In [None]:
import re  

def load_text(file_path):  
    with open(file_path, 'r', encoding='utf-8') as file:  
        text = file.read()  
    return text  

def preprocess_text(text):  
    # Remove non-English characters and symbols  
    text = re.sub(r'[^a-zA-Z\s]', '', text)  # Keep only English letters and whitespace  
    text = ' '.join(text.split())  # Remove extra spaces  
    text = text.lower()  # Convert to lowercase  
    return text  

def split_into_chunks(text, chunk_size=400):  # Reduced chunk size  
    chunks = [text[i:i + chunk_size] for i in range(0, len(text), chunk_size)]  
    return chunks  

# Load and preprocess the text  
file_path = "/kaggle/input/bhagwat-gita/The Bhagavad Gita.txt"  # Replace with your file path  
text = load_text(file_path)  
cleaned_text = preprocess_text(text)  
chunks = split_into_chunks(cleaned_text)  

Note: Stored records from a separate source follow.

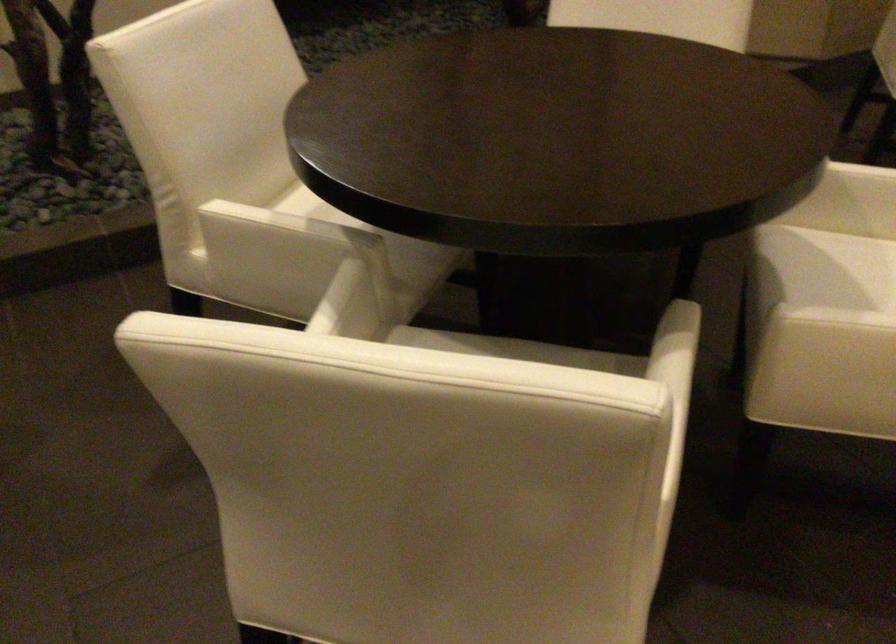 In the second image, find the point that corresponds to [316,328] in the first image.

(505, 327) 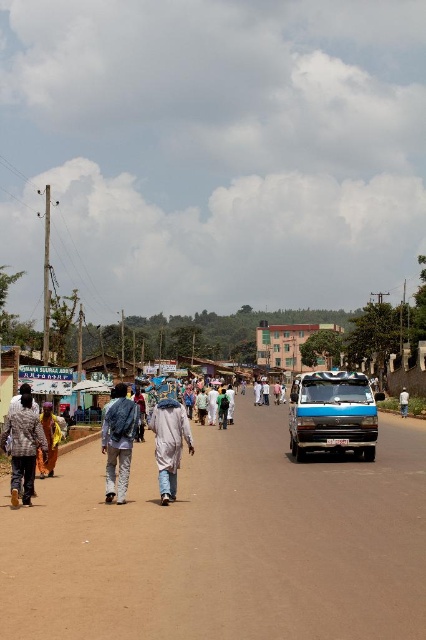 Who is more distant from viewer, (173,451) or (403,397)?

The point (403,397) is more distant.

Does point (175, 464) come closer to viewer compared to point (399, 403)?

Yes, point (175, 464) is closer to viewer.

Is point (161, 449) farther from camera compared to point (408, 394)?

No, (161, 449) is in front of (408, 394).

Find the location of a particular element. This screenshot has width=426, height=640. light gray fabric coat at center is located at coordinates (169, 442).

Does yellow fabric bag at lower left have a larger size compared to white cotton shirt at center?

No, yellow fabric bag at lower left is not bigger than white cotton shirt at center.

Between yellow fabric bag at lower left and white cotton shirt at center, which one is positioned lower?

white cotton shirt at center

Who is more distant from viewer, (52, 461) or (405, 397)?

Positioned behind is point (405, 397).

The height and width of the screenshot is (640, 426). Find the location of `yellow fabric bag at lower left`. yellow fabric bag at lower left is located at coordinates (48, 442).

Is point (11, 496) more distant than point (40, 460)?

No.

Is point (45, 440) closer to camera compared to point (45, 460)?

Yes, it is in front of point (45, 460).

Image resolution: width=426 pixels, height=640 pixels. I want to click on plaid fabric shirt at lower left, so click(23, 449). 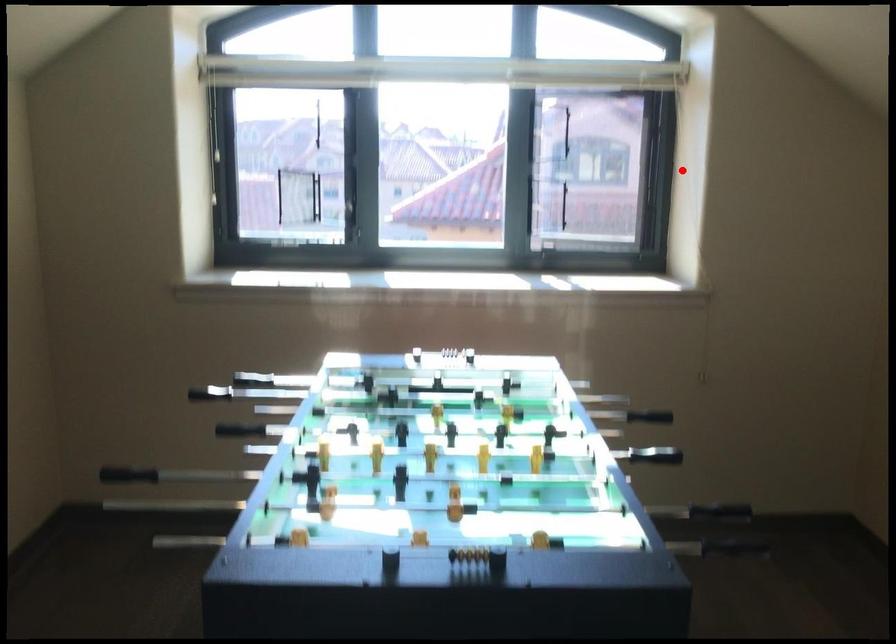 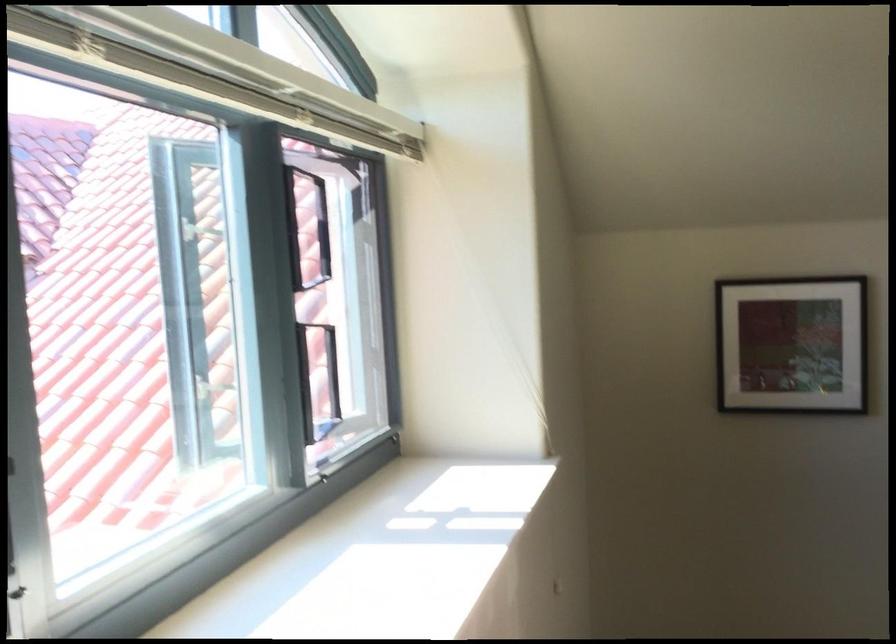 Question: A red point is marked in image1. In image2, is the corresponding 3D point closer to the camera or farther? Reply with the corresponding letter.

Choices:
 (A) The corresponding 3D point is closer.
 (B) The corresponding 3D point is farther.

Answer: (A)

# Save preprocessed chunks (optional)  
with open('preprocessed_chunks.txt', 'w', encoding='utf-8') as file:  
    for chunk in chunks:  
        file.write(chunk + '\n')  

In [None]:
!pip install -U langchain-community

In [None]:
# Step 2: Generate embeddings and create a FAISS vector database  
from sentence_transformers import SentenceTransformer
from langchain.vectorstores import FAISS
from langchain.embeddings import HuggingFaceEmbeddings
from typing import List, Optional

def create_vector_database(
    chunks: List[str], 
    model_name: str = 'sentence-transformers/all-MiniLM-L6-v2',
    save_path: Optional[str] = None
) -> FAISS:
    """
    Creates a FAISS vector database from text chunks using HuggingFace embeddings.
    
    Args:
        chunks (List[str]): List of text chunks to be embedded
        model_name (str): Name of the sentence transformer model to use
        save_path (Optional[str]): Path to save the vector database. If None, database won't be saved
    
    Returns:
        FAISS: A FAISS vector database containing the embeddings
        
    Raises:
        ValueError: If chunks list is empty
    """
    if not chunks:
        raise ValueError("Chunks list cannot be empty")
    
    # Initialize the embedding model
    embedding_function = HuggingFaceEmbeddings(
        model_name=model_name,
        model_kwargs={'device': 'cpu'}
    )
    
    # Create FAISS vector database
    vector_db = FAISS.from_texts(
        texts=chunks,
        embedding=embedding_function
    )
    
    # Save the database if path is provided
    if save_path:
        vector_db.save_local(save_path)
    
    return vector_db

In [None]:
!pip install faiss-cpu
!pip install huggingface_hub[hf_xet]

In [None]:
from sentence_transformers import SentenceTransformer  
from langchain.vectorstores import FAISS  

# Generate embeddings with truncation  
model = SentenceTransformer('sentence-transformers/all-MiniLM-L6-v2')  
embeddings = model.encode(chunks, truncate=True)  # Truncate excess tokens  

# Create and save the vector database  
vector_db = FAISS.from_embeddings(  
    text_embeddings=list(zip(chunks, embeddings)),  
    embedding=embeddings[0]  
)  
vector_db.save_local("faiss_vector_db")  

In [None]:
def retrieve_relevant_chunks(query, vector_db, model, top_k=3):  
    query_embedding = model.encode([query])  
    relevant_chunks = vector_db.similarity_search_by_vector(query_embedding[0], k=top_k)  
    return relevant_chunks  

# Example retrieval  
query = "What is the concept of Karma in the Bhagavad Gita?"  
relevant_chunks = retrieve_relevant_chunks(query, vector_db, model)  
for i, chunk in enumerate(relevant_chunks):  
    print(f"Chunk {i+1}:\n{chunk.page_content}\n")  


In [None]:
!pip install google-generativeai langchain-google-genai sentence-transformers faiss-cpu  

In [None]:
!pip install google-generativeai sentence-transformers scikit-learn numpy  

In [None]:
import google.generativeai as genai  
from sentence_transformers import SentenceTransformer  
import numpy as np  
import os  
from sklearn.metrics.pairwise import cosine_similarity  

# 1. Configure Google Gemini  
os.environ['GOOGLE_API_KEY'] = 'AIzaSyDx7yJCneYXXTXP1I4ed03QN0saGwYRjHI'  # Replace with your actual API key  
genai.configure(api_key=os.environ['GOOGLE_API_KEY'])  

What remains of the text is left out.